• WHAT IS EXPECTED: Please restate, exactly, only the lines from the beginning of the listing below through the line containing "30 czerwca 2026 r.", with the pictures left out.

• DATA PROVIDED:
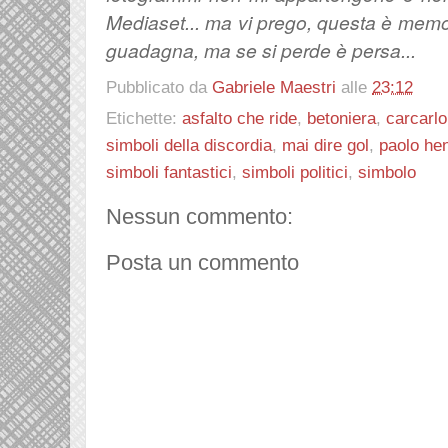
Mediaset... ma vi prego, questa è memor
guadagna, ma se si perde è persa...
Pubblicato da
Gabriele Maestri
alle
23:12
Etichette:
asfalto che ride
,
betoniera
,
carcarlo
simboli della discordia
,
mai dire gol
,
paolo he
simboli fantastici
,
simboli politici
,
simbolo
Nessun commento:
Posta un commento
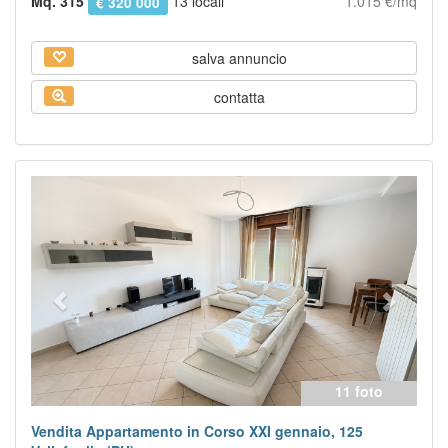
Mq. 315
13 locali
1.015 €/mq
€ 320 000
salva annuncio
contatta
Previous
Next
11 foto
Vendita Appartamento in Corso XXI gennaio, 125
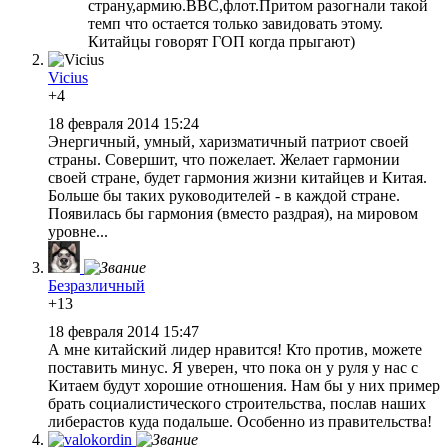
страну,армию.ВВС,флот.Притом разогнали такой
темп что остается только завидовать этому.
Китайцы говорят ГОП когда прыгают)
Vicius
+4
18 февраля 2014 15:24
Энергичный, умный, харизматичный патриот своей
страны. Совершит, что пожелает. Желает гармонии
своей стране, будет гармония жизни китайцев и Китая.
Больше бы таких руководителей - в каждой стране.
Появилась бы гармония (вместо раздрая), на мировом
уровне...
Безразличный
+13
18 февраля 2014 15:47
А мне китайский лидер нравится! Кто против, можете
поставить минус. Я уверен, что пока он у руля у нас с
Китаем будут хорошие отношения. Нам бы у них пример
брать социалистического строительства, послав наших
либерастов куда подальше. Особенно из правительства!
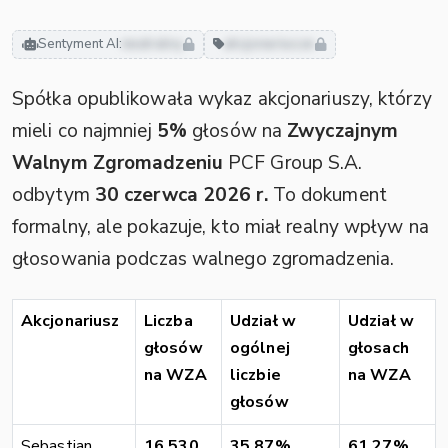
Sentyment AI:
neutralny
akcjonariusze
Spółka opublikowała wykaz akcjonariuszy, którzy
mieli co najmniej
5%
głosów na
Zwyczajnym
Walnym Zgromadzeniu
PCF Group S.A.
odbytym
30 czerwca 2026 r.
To dokument
formalny, ale pokazuje, kto miał realny wpływ na
głosowania podczas walnego zgromadzenia.
Akcjonariusz
Liczba
Udział w
Udział w
głosów
ogólnej
głosach
na WZA
liczbie
na WZA
głosów
Sebastian
16 530
35,87%
61,27%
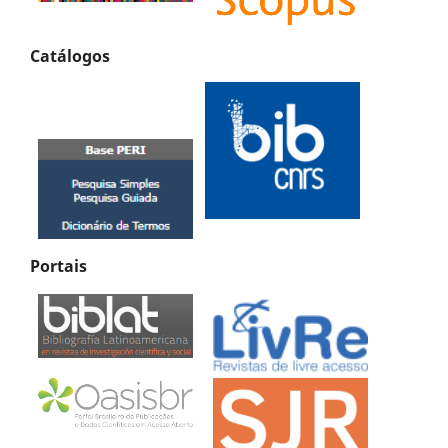
Catálogos
Portais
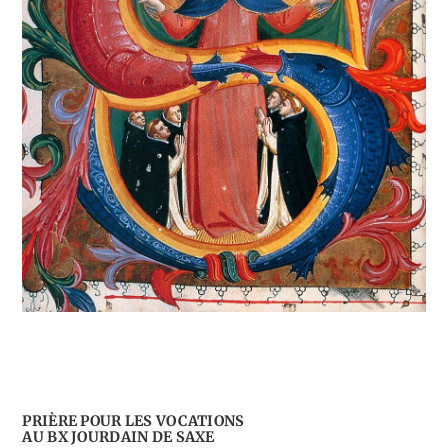
PRIÈRE POUR LES VOCATIONS
AU BX JOURDAIN DE SAXE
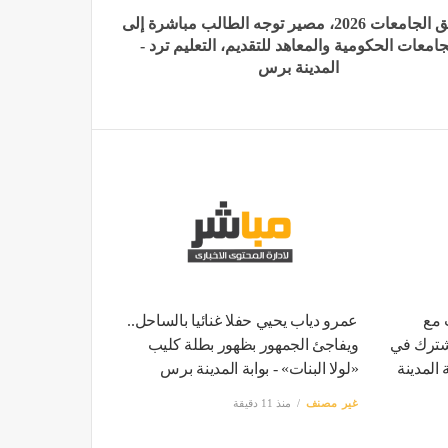
تنسيق الجامعات 2026، مصير توجه الطالب مباشرة إلى
جامعات الحكومية والمعاهد للتقديم، التعليم ترد -
المدينة برس
 مع
عمرو دياب يحيي حفلا غنائيا بالساحل..
مشترك في
ويفاجئ الجمهور بظهور بطلة كليب
ة المدينة
«لولا البنات» - بوابة المدينة برس
غير مصنف
منذ 11 دقيقة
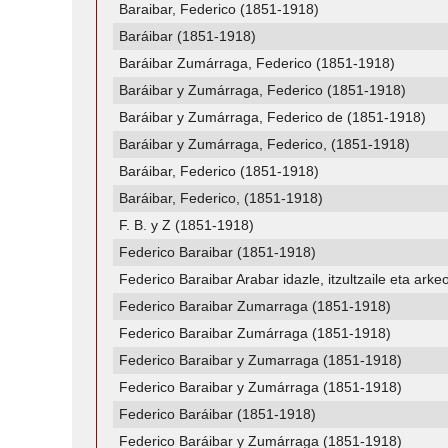
Baraibar, Federico (1851-1918)
Baráibar (1851-1918)
Baráibar Zumárraga, Federico (1851-1918)
Baráibar y Zumárraga, Federico (1851-1918)
Baráibar y Zumárraga, Federico de (1851-1918)
Baráibar y Zumárraga, Federico, (1851-1918)
Baráibar, Federico (1851-1918)
Baráibar, Federico, (1851-1918)
F. B. y Z (1851-1918)
Federico Baraibar (1851-1918)
Federico Baraibar Arabar idazle, itzultzaile eta ar
Federico Baraibar Zumarraga (1851-1918)
Federico Baraibar Zumárraga (1851-1918)
Federico Baraibar y Zumarraga (1851-1918)
Federico Baraibar y Zumárraga (1851-1918)
Federico Baráibar (1851-1918)
Federico Baráibar y Zumárraga (1851-1918)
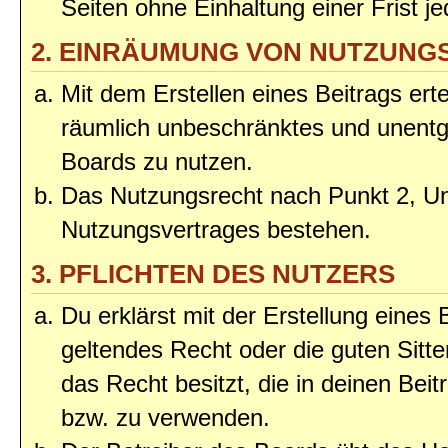
Seiten ohne Einhaltung einer Frist j
2. EINRÄUMUNG VON NUTZUNG
Mit dem Erstellen eines Beitrags erte
räumlich unbeschränktes und unentg
Boards zu nutzen.
Das Nutzungsrecht nach Punkt 2, Un
Nutzungsvertrages bestehen.
3. PFLICHTEN DES NUTZERS
Du erklärst mit der Erstellung eines 
geltendes Recht oder die guten Sitt
das Recht besitzt, die in deinen Bei
bzw. zu verwenden.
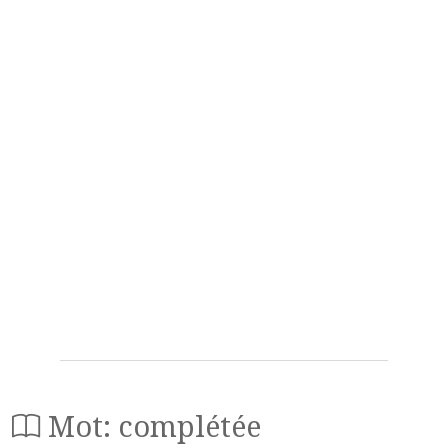
Mot: complétée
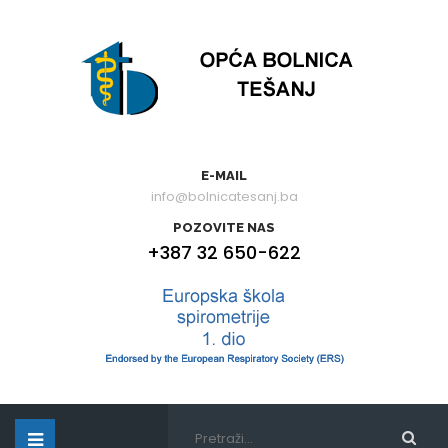
E-MAIL
info@bolnicatesanj.ba
POZOVITE NAS
+387 32 650-622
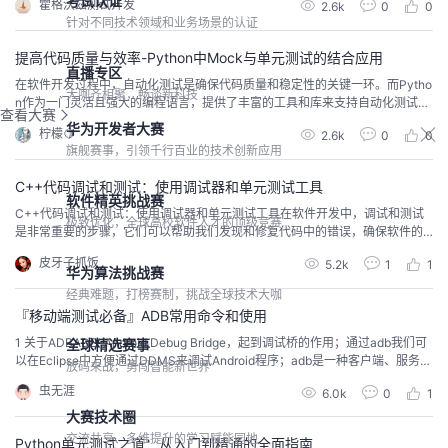
考试认证
霍格沃兹测试开发
2.6k
0
0
测试发现更多的问题，降低成本和提高软件质量。对应流程相关工具单元测试C
针对不同技术领域和业务场景的认证
opilot+Codex集成测试通过 ChatGPT 或者辅助工具，例如 AutoGPT 开发脚...
提高代码质量与效率-Python中Mock与单元测试的结合应用
直播专区
在软件开发过程中，自动化测试是确保代码质量和稳定性的关键一环。而Pytho
大咖齐相聚，畅谈新科技
n作为一门灵活且强大的编程语言，提供了丰富的工具和库来支持自动化测试。
查看大赛
本文将深入探讨如何结合Mock与单元测试，利用Python进行自动化测试，以
华为开发者大赛
柠檬🍋
2.6k
0
0
提高代码的可靠性和可维护性。 1. 为什么要进行自动化测试？在软件开发中，
旗舰赛事，引领千行百业的技术创新应用
随着项目规模的扩大和功能的增多，手动测试变得越来越耗时且容易出错。自
动化测试可以帮助我们解决以下问题...
C++代码调试和测试：使用调试器和单元测试工具
软件精英挑战赛
C++代码调试和测试：使用调试器和单元测试工具在软件开发中，调试和测试
极致优化，全球高校软件人才的顶级竞赛
是非常重要的步骤，它们可以帮助我们发现和修复代码中的错误，确保软件的
质量和可靠性。本篇文章将介绍如何使用调试器和单元测试工具来调试和测试
皮牙子抓饭
5.2k
1
1
C++ 代码。调试器调试器是一种强大的工具，可以帮助我们逐行执行代码并观
华为算法挑战赛
察其行为。以下是在 C++ 开发中常用的调试器： 1. GNU GDB GDB 是 GNU 项
经典难题，打榜赛制，挑战全球技术大咖
目中的调试器，它可以...
『移动端测试必备』ADB常用命令和使用
1 关于ADBADB-Android Debug Bridge，起到调试桥的作用；通过adb我们可
全球精选赛事
以在Eclipse中方便通过DDMS来调试Android程序；adb是一种客户端、服务器
放码来战，勇闯智能新世界
应用程序，采用CS架构；adb包括三个组件：客户端、守护进程（adbd）、服
虫无涯
6.0k
0
1
务器。 2 abd环境需要将adb所在的目录加入系统环境变量中：之前我们已经安
装了android-sdk-windows，直接将p...
大赛技术圈
交流共享、多维提升的学习赋能园地
Python单元测试之道：从入门到精通的全面指南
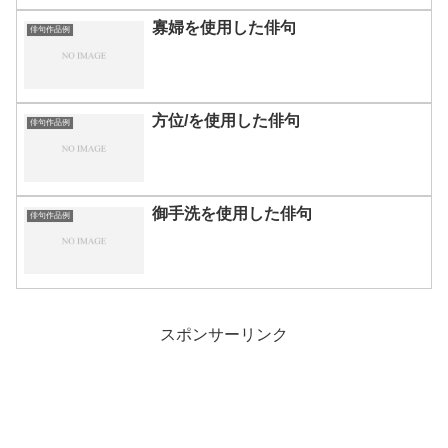
寡婦を使用した俳句
俳句作品例
方位/を使用した俳句
俳句作品例
御手洗を使用した俳句
俳句作品例
スポンサーリンク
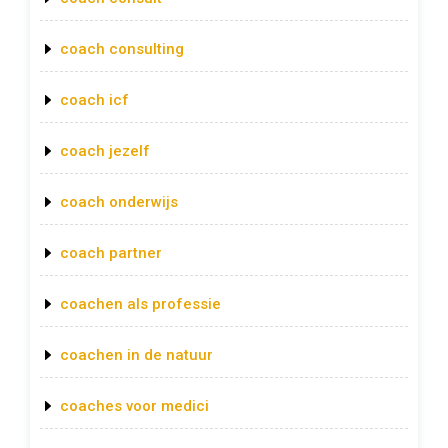
coach consulting
coach icf
coach jezelf
coach onderwijs
coach partner
coachen als professie
coachen in de natuur
coaches voor medici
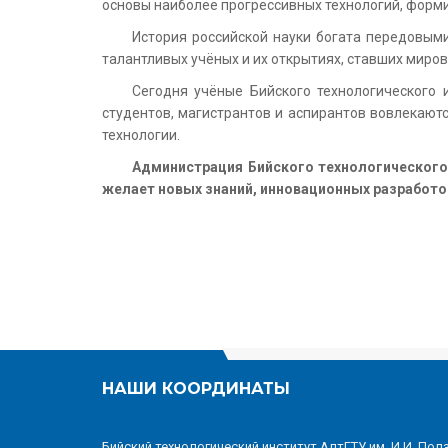
основы наиболее прогрессивных технологий, форм
История российской науки богата передовым
талантливых учёных и их открытиях, ставших миро
Сегодня учёные Бийского технологического
студентов, магистрантов и аспирантов вовлекают
технологии.
Администрация Бийского технологического 
желает новых знаний, инновационных разработо
НАШИ КООРДИНАТЫ
Бийский технологический институт АлтГТУ им. И.И. Пол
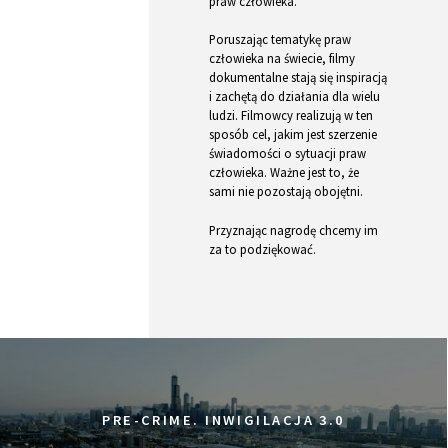
praw człowieka.
Poruszając tematykę praw
człowieka na świecie, filmy
dokumentalne stają się inspiracją
i zachętą do działania dla wielu
ludzi. Filmowcy realizują w ten
sposób cel, jakim jest szerzenie
świadomości o sytuacji praw
człowieka. Ważne jest to, że
sami nie pozostają obojętni.
Przyznając nagrodę chcemy im
za to podziękować.
PRE-CRIME. INWIGILACJA 3.0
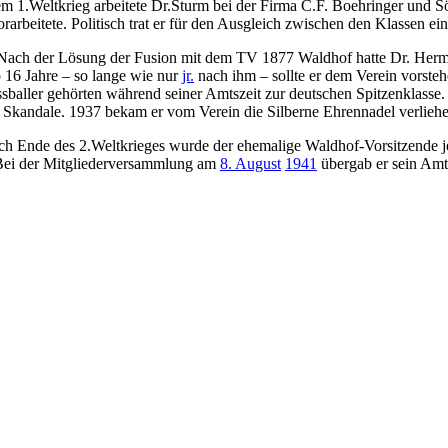
m 1.Weltkrieg arbeitete Dr.Sturm bei der Firma C.F. Boehringer und S
arbeitete. Politisch trat er für den Ausgleich zwischen den Klassen ein
Nach der Lösung der Fusion mit dem TV 1877 Waldhof hatte Dr. Her
6 Jahre – so lange wie nur
jr.
nach ihm – sollte er dem Verein vorsteh
ssballer gehörten während seiner Amtszeit zur deutschen Spitzenklasse
 Skandale. 1937 bekam er vom Verein die Silberne Ehrennadel verliehe
ch Ende des 2.Weltkrieges wurde der ehemalige Waldhof-Vorsitzende j
. Bei der Mitgliederversammlung am
8. August
1941
übergab er sein Am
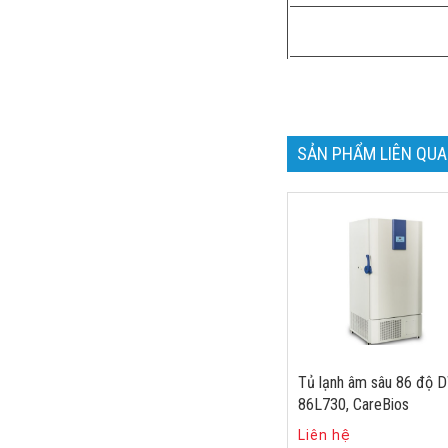
SẢN PHẨM LIÊN QU
Tủ lạnh âm sâu 86 độ 
86L730, CareBios
Liên hệ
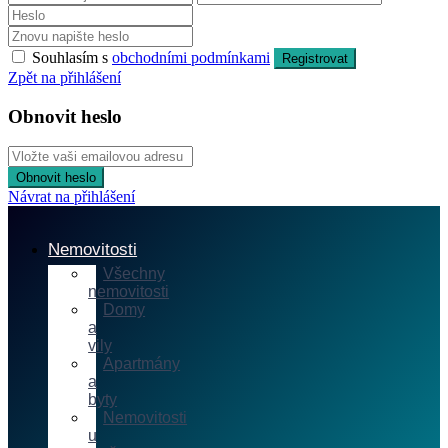
Souhlasím s
obchodními podmínkami
Registrovat
Zpět na přihlášení
Obnovit heslo
Obnovit heslo
Návrat na přihlášení
Nemovitosti
Všechny
nemovitosti
Domy
a
vily
Apartmány
a
byty
Nemovitosti
u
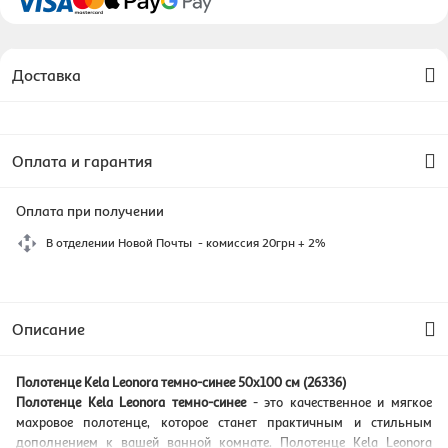
Доставка
Оплата и гарантия
Оплата при получении
В отделении Новой Почты - комиссия 20грн + 2%
Описание
Полотенце Kela Leonora темно-синее 50х100 см (26336)
Полотенце Kela Leonora темно-синее
- это качественное и мягкое
махровое полотенце, которое станет практичным и стильным
дополнением к вашей ванной комнате. Полотенце Kela Leonora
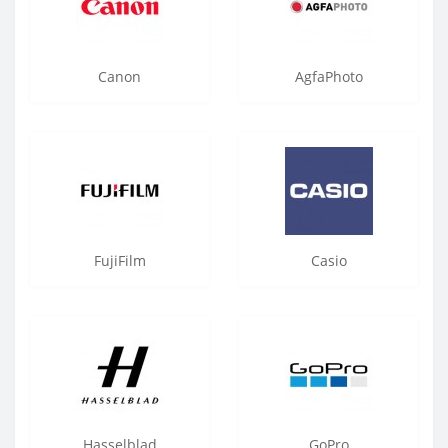
Canon
AgfaPhoto
FujiFilm
Casio
Hasselblad
GoPro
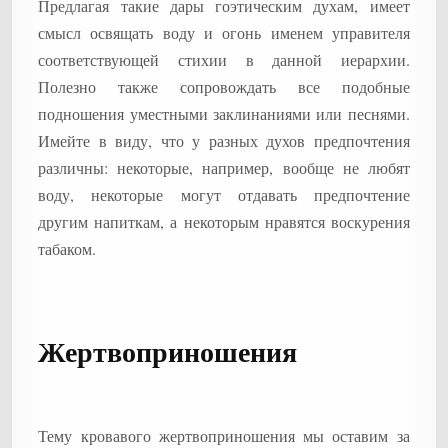
Предлагая такие дары гоэтическим духам, имеет
смысл освящать воду и огонь именем управителя
соответствующей стихии в данной иерархии.
Полезно также сопровождать все подобные
подношения уместными заклинаниями или песнями.
Имейте в виду, что у разных духов предпочтения
различны: некоторые, например, вообще не любят
воду, некоторые могут отдавать предпочтение
другим напиткам, а некоторым нравятся воскурения
табаком.
Жертвоприношения
Тему кровавого жертвоприношения мы оставим за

• TASK RESULT:
Mediaset... ma vi prego, questa è memor
guadagna, ma se si perde è persa...
Pubblicato da
Gabriele Maestri
alle
23:12
Etichette:
asfalto che ride
,
betoniera
,
carcarlo
simboli della discordia
,
mai dire gol
,
paolo he
simboli fantastici
,
simboli politici
,
simbolo
Nessun commento:
Posta un commento
Mq. 315
13 locali
1.015 €/mq
€ 320 000
salva annuncio
contatta
Previous
Next
11 foto
Vendita Appartamento in Corso XXI gennaio, 125
страну,армию.ВВС,флот.Притом разогнали такой
темп что остается только завидовать этому.
Китайцы говорят ГОП когда прыгают)
Vicius
+4
18 февраля 2014 15:24
Энергичный, умный, харизматичный патриот своей
страны. Совершит, что пожелает. Желает гармонии
своей стране, будет гармония жизни китайцев и Китая.
Больше бы таких руководителей - в каждой стране.
Появилась бы гармония (вместо раздрая), на мировом
уровне...
Безразличный
+13
18 февраля 2014 15:47
А мне китайский лидер нравится! Кто против, можете
поставить минус. Я уверен, что пока он у руля у нас с
Китаем будут хорошие отношения. Нам бы у них пример
брать социалистического строительства, послав наших
либерастов куда подальше. Особенно из правительства!
Sentyment AI:
neutralny
akcjonariusze
Spółka opublikowała wykaz akcjonariuszy, którzy
mieli co najmniej
5%
głosów na
Zwyczajnym
Walnym Zgromadzeniu
PCF Group S.A.
odbytym
30 czerwca 2026 r.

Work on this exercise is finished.